▸ **SOURCE INFORMATION**

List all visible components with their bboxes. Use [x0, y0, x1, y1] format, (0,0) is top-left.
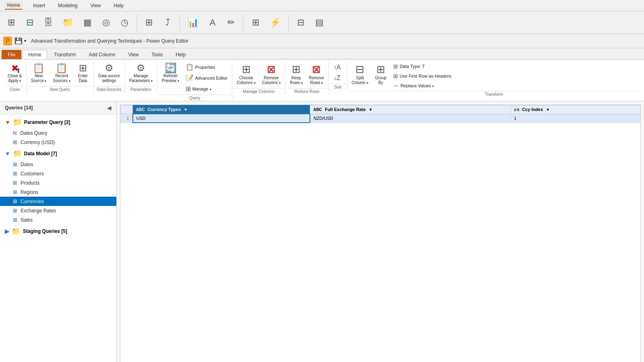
- close-group: ✖ ⬆ Close &Apply ▾ Close: [3, 61, 27, 93]
- sidebar-content: ▼ 📁 Parameter Query [2] fx Dates Query ⊞…: [0, 115, 116, 362]
- table-row[interactable]: 1 USD NZD/USD 1: [121, 114, 640, 123]
- col-ccy-index[interactable]: 1²3 Ccy Index ▼: [511, 105, 640, 114]
- queries-sidebar: Queries [14] ◀ ▼ 📁 Parameter Query [2] f…: [0, 101, 117, 362]
- toolbar-chart-icon[interactable]: 📊: [184, 16, 202, 29]
- products-item[interactable]: ⊞ Products: [0, 178, 116, 187]
- menu-view[interactable]: View: [88, 2, 103, 9]
- toolbar-grid-icon[interactable]: ▦: [79, 16, 95, 29]
- tab-help[interactable]: Help: [169, 50, 192, 59]
- sales-item[interactable]: ⊞ Sales: [0, 215, 116, 224]
- col-exchange-rate[interactable]: ABC Full Exchange Rate ▼: [310, 105, 511, 114]
- manage-columns-label: Manage Columns: [234, 88, 283, 94]
- enter-data-button[interactable]: ⊞ EnterData: [74, 61, 92, 85]
- split-column-button[interactable]: ⊟ SplitColumn ▾: [349, 61, 371, 87]
- exchange-rates-table-icon: ⊞: [13, 208, 17, 214]
- products-table-icon: ⊞: [13, 180, 17, 186]
- tab-view[interactable]: View: [122, 50, 145, 59]
- toolbar-table2-icon[interactable]: ⊞: [141, 16, 157, 29]
- choose-columns-button[interactable]: ⊞ ChooseColumns ▾: [234, 61, 258, 87]
- main-area: Queries [14] ◀ ▼ 📁 Parameter Query [2] f…: [0, 101, 644, 362]
- tab-transform[interactable]: Transform: [48, 50, 82, 59]
- menu-help[interactable]: Help: [111, 2, 126, 9]
- sort-desc-button[interactable]: ↓Z: [330, 73, 345, 83]
- toolbar-spiral-icon[interactable]: ◎: [98, 16, 114, 29]
- folder-collapse-icon: ▼: [5, 119, 10, 125]
- customers-table-icon: ⊞: [13, 171, 17, 177]
- sidebar-collapse-button[interactable]: ◀: [107, 105, 111, 111]
- tab-tools[interactable]: Tools: [145, 50, 169, 59]
- manage-parameters-button[interactable]: ⚙ ManageParameters ▾: [126, 61, 155, 85]
- group-by-button[interactable]: ⊞ GroupBy: [372, 61, 390, 87]
- data-sources-group: ⚙ Data sourcesettings Data Sources: [94, 61, 125, 93]
- toolbar-export-icon[interactable]: ⤴: [159, 16, 175, 29]
- close-group-label: Close: [5, 86, 25, 92]
- tab-file[interactable]: File: [2, 50, 21, 59]
- data-grid[interactable]: ABC Currency Types ▼ ABC Full Exchange R…: [120, 105, 641, 362]
- toolbar-clock-icon[interactable]: ◷: [116, 16, 132, 29]
- use-first-row-button[interactable]: ⊞ Use First Row as Headers: [390, 72, 454, 80]
- parameters-group: ⚙ ManageParameters ▾ Parameters: [125, 61, 157, 93]
- close-apply-button[interactable]: ✖ ⬆ Close &Apply ▾: [5, 61, 25, 85]
- data-type-button[interactable]: ⊞ Data Type: T: [390, 62, 454, 71]
- reduce-rows-group: ⊞ KeepRows ▾ ⊠ RemoveRows ▾ Reduce Rows: [285, 61, 329, 95]
- parameter-query-header[interactable]: ▼ 📁 Parameter Query [2]: [0, 116, 116, 128]
- sort-asc-button[interactable]: ↑A: [330, 63, 345, 72]
- data-source-settings-button[interactable]: ⚙ Data sourcesettings: [95, 61, 123, 85]
- properties-button[interactable]: 📋 Properties: [183, 62, 231, 72]
- cell-ccy-index[interactable]: 1: [511, 114, 640, 123]
- data-area: ABC Currency Types ▼ ABC Full Exchange R…: [117, 101, 644, 362]
- manage-button[interactable]: ⊞ Manage ▾: [183, 84, 231, 94]
- new-source-button[interactable]: 📋 NewSource ▾: [28, 61, 49, 85]
- menu-insert[interactable]: Insert: [31, 2, 47, 9]
- save-button[interactable]: 💾: [14, 37, 23, 45]
- data-model-header[interactable]: ▼ 📁 Data Model [7]: [0, 148, 116, 160]
- toolbar-folder-icon[interactable]: 📁: [59, 16, 77, 29]
- remove-columns-button[interactable]: ⊠ RemoveColumns ▾: [259, 61, 283, 87]
- toolbar-excel-icon[interactable]: ⊟: [22, 16, 38, 29]
- parameter-query-group: ▼ 📁 Parameter Query [2] fx Dates Query ⊞…: [0, 116, 116, 147]
- col-filter-button-0[interactable]: ▼: [184, 107, 188, 112]
- toolbar-pencil-icon[interactable]: ✏: [223, 16, 239, 29]
- col-type-icon-abc2: ABC: [313, 107, 322, 112]
- cell-currency-type[interactable]: USD: [133, 114, 310, 123]
- col-filter-button-1[interactable]: ▼: [369, 107, 373, 112]
- advanced-editor-button[interactable]: 📝 Advanced Editor: [183, 73, 231, 83]
- keep-rows-button[interactable]: ⊞ KeepRows ▾: [287, 61, 305, 87]
- dates-query-item[interactable]: fx Dates Query: [0, 128, 116, 138]
- fx-icon: fx: [13, 130, 17, 136]
- transform-group: ⊟ SplitColumn ▾ ⊞ GroupBy ⊞ Data Type: T…: [347, 61, 641, 97]
- remove-rows-button[interactable]: ⊠ RemoveRows ▾: [306, 61, 327, 87]
- menu-modeling[interactable]: Modeling: [56, 2, 80, 9]
- toolbar-table-icon[interactable]: ⊞: [3, 16, 19, 29]
- pqe-logo: P: [3, 37, 12, 45]
- dates-item[interactable]: ⊞ Dates: [0, 160, 116, 169]
- regions-item[interactable]: ⊞ Regions: [0, 187, 116, 197]
- currency-usd-item[interactable]: ⊞ Currency (USD): [0, 138, 116, 147]
- toolbar-lightning-icon[interactable]: ⚡: [266, 16, 284, 29]
- refresh-preview-button[interactable]: 🔄 RefreshPreview ▾: [159, 61, 182, 85]
- currencies-item[interactable]: ⊞ Currencies: [0, 197, 116, 206]
- staging-queries-group: ▶ 📁 Staging Queries [5]: [0, 225, 116, 237]
- toolbar-brush-icon[interactable]: ⊟: [293, 16, 309, 29]
- replace-values-button[interactable]: ↔ Replace Values ▾: [390, 81, 454, 90]
- col-filter-button-2[interactable]: ▼: [546, 107, 550, 112]
- toolbar-text-icon[interactable]: A: [204, 16, 221, 29]
- window-title: Advanced Transformation and Querying Tec…: [31, 38, 188, 44]
- menu-home[interactable]: Home: [5, 2, 23, 10]
- toolbar-calc-icon[interactable]: ⊞: [248, 16, 264, 29]
- toolbar-db-icon[interactable]: 🗄: [40, 16, 56, 29]
- title-dropdown[interactable]: ▾: [24, 39, 26, 43]
- exchange-rates-item[interactable]: ⊞ Exchange Rates: [0, 206, 116, 215]
- customers-item[interactable]: ⊞ Customers: [0, 169, 116, 178]
- toolbar-people-icon[interactable]: ▤: [311, 16, 327, 29]
- new-query-group: 📋 NewSource ▾ 📋 RecentSources ▾ ⊞ EnterD…: [27, 61, 94, 93]
- recent-sources-button[interactable]: 📋 RecentSources ▾: [50, 61, 73, 85]
- col-currency-types[interactable]: ABC Currency Types ▼: [133, 105, 310, 114]
- cell-exchange-rate[interactable]: NZD/USD: [310, 114, 511, 123]
- power-bi-toolbar: ⊞ ⊟ 🗄 📁 ▦ ◎ ◷ ⊞ ⤴ 📊 A ✏ ⊞ ⚡ ⊟ ▤: [0, 11, 644, 34]
- tab-add-column[interactable]: Add Column: [83, 50, 122, 59]
- tab-home[interactable]: Home: [22, 50, 47, 59]
- parameter-query-label: Parameter Query [2]: [24, 119, 70, 125]
- staging-queries-header[interactable]: ▶ 📁 Staging Queries [5]: [0, 225, 116, 237]
- new-query-group-label: New Query: [28, 86, 92, 92]
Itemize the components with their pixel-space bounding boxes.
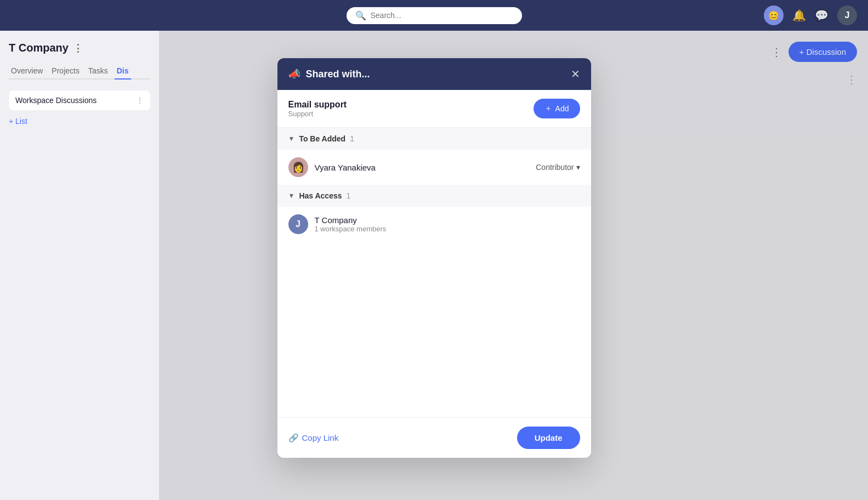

▸ **PROBLEM DESCRIPTION**
Among the lines of the listing, count those holding the string "rows" and reply with the count only.

▸ **ANSWER SECTION**
3